Re: Verdammt, wo sind denn die Atombomben geblieben?
geschrieben von carlos1
als Antwort auf karl vom 08.06.2008, 10:38:49
Hallo Carl,
ich habe die Nachricht aus der Stuttgarter Zeitung vom 7.6.2008. Die Links von Adam sind aber noch informativer. Was nicht vergessen werden darf: Die B-52 ist ein Flugzeugtyp aus den 50er Jahren. Es sind aufgemöbelte alte Schrottkisten. Das trifft nun auch für die alten Raketen zu, auf denen die Sprengköpfe montiert gewesen sein sollen. Die ganze Wahrheit werden wir nicht erfahren.
Ich bin wie du auch beunruhigt, wenn ich solche Nachrichten vernehme. Irgendwann geht wegen menschlicher Fahrlässigkeit einer dieser Sprengköpfe verloren oder landet an einem nicht vorherbestimmten Ort. Es gab eine Reihe von Situationen während des Kalten Krieges, die einem noch nachträglich einen Schauer über den Rücken laufen lassen. Atomkrieg aus Versehen ist jederzeit möglich.
Die Wahrscheinlichkeit, dass in diesem Jahrhundert Atombomben zum Einsatz kommen werden ist sehr hoch. Wir sollten uns keine Illusionen machen.
c.
floravonbistram
floravonbistram
Mitglied

Re: Verdammt, wo sind denn die Atombomben geblieben?
geschrieben von floravonbistram
als Antwort auf carlos1 vom 09.06.2008, 18:09:28

--
Dr. Peter Montague, Mitbegründer und Direktor der Umwelt-Forschungs-Anstalt in Annapolis, Maryland ist der Auffassung, dass Bush´s nukleare Verbreitungspolitik wohl in einem flammenden Armageddon enden wird.
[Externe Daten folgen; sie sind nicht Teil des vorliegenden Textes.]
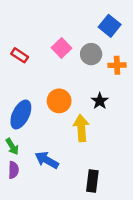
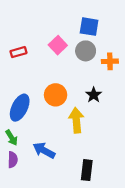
blue square: (110, 26) -> (89, 27), moved, turned -30
red rectangle: (20, 55) -> (18, 52), turned -49

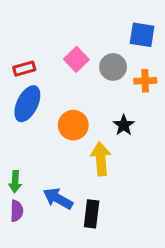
blue square: (89, 27) -> (142, 35), moved
blue ellipse: (20, 108) -> (27, 104), moved
green arrow: (12, 138) -> (15, 182), turned 35
black rectangle: (87, 170) -> (92, 214), moved

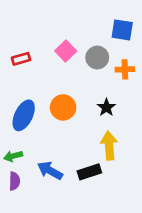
blue ellipse: (27, 104) -> (24, 115), moved
yellow arrow: (101, 159) -> (109, 146), moved
green arrow: (15, 182) -> (13, 156), turned 72
black rectangle: (92, 214) -> (89, 172), moved, turned 65

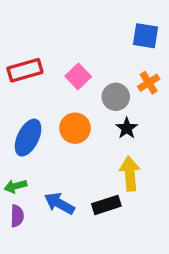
pink square: (66, 51) -> (78, 76), moved
gray circle: (97, 58) -> (116, 97), moved
red rectangle: (21, 59) -> (25, 70), size x1.5
orange cross: (125, 69) -> (149, 83), turned -30

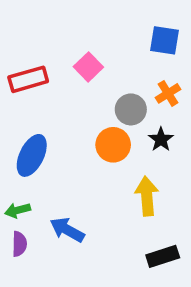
pink square: (78, 76) -> (88, 67), moved
orange circle: (75, 128) -> (113, 145), moved
black star: (127, 128) -> (161, 140), moved
black rectangle: (106, 205) -> (163, 256), moved

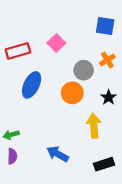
black star: (161, 140) -> (109, 97), moved
blue ellipse: (32, 155) -> (32, 85), moved
blue arrow: (67, 230) -> (58, 154), moved

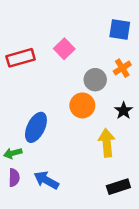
blue ellipse: (32, 85) -> (36, 127), moved
blue arrow: (58, 154) -> (46, 180), moved

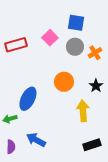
blue square: (120, 29) -> (76, 23), moved
gray circle: (95, 80) -> (75, 47), moved
purple semicircle: (14, 178) -> (11, 147), moved

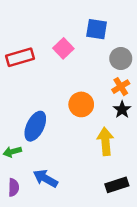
gray circle: (75, 47) -> (121, 59), moved
orange cross: (95, 53) -> (121, 87), moved

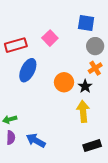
blue square: (97, 29) -> (86, 23), moved
black star: (122, 110) -> (85, 86), moved
blue ellipse: (35, 126) -> (28, 70), moved
purple semicircle: (14, 187) -> (11, 137), moved

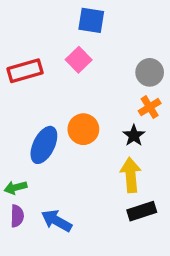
blue square: (86, 23) -> (91, 20), moved
blue ellipse: (28, 70) -> (44, 145), moved
orange circle: (64, 82) -> (83, 129), moved
black rectangle: (92, 146) -> (142, 211), moved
Seine agressive Kriegsführung, wie zum Beispiel im Irak, und seine bewusste Folterpolitik scheinen auch dazu bestimmt zu sein, mehr Hass zu schüren und Widerstand zu schaffen.
Wenn nur irgend eine Gruppe, entstanden durch zunehmende Gewalt und Hass in den Besitz von nuklearen Waffen kommt, schreckt diese nicht davor zurück, sie auch einzusetzen.

Aber sollen wir uns deshalb jetzt schon mal einen Bunker bauen??? Und wozu? Wenn alles zerstört und verseucht wird, möchte ich nicht zu den wenigen Überlebenden gehören

carlos1
carlos1
Mitglied

Re: Verdammt, wo sind denn die Atombomben geblieben?
geschrieben von carlos1
als Antwort auf floravonbistram vom 09.06.2008, 18:32:55
@floravonbistram
Alles könnte in einem Armageddon enden. So sieht es auch der Chef der Internationalen Atomenergiebehöre El Baradei, der vor längerem die Meinung vertrat, dass die Gefahr einer nuklearen Auseinandersetzung noc hnie so groß war wie heute. Ein Grund in Fataqlismus zu verfallen sehe ich nicht. Es ist richtig, dass der Hass die Ursache, Anlass von Krieg und Aggression ist. Wo Hass ist, wird es auch die Waffen geben, die geeignet sind den Gegner zu treffen. Mit der Entdeckung der Kernspaltung lag die Entwicklung einer Kernwaffe mit ihrer großen Sprengwirkung nahe. Sie ist in der Welt und wir werden saie nicht mehr los. Je mehr Staaten im Besitz dieser Mittel sind, desto gefährlicher. Wäre die A-Bombe nicht in den 40er Jahren entwickelt worden, wäre sie später gebaut worden.
"Das Problem ist nicht die Atombombe, sondern das Herz des Menschen." (Einstein)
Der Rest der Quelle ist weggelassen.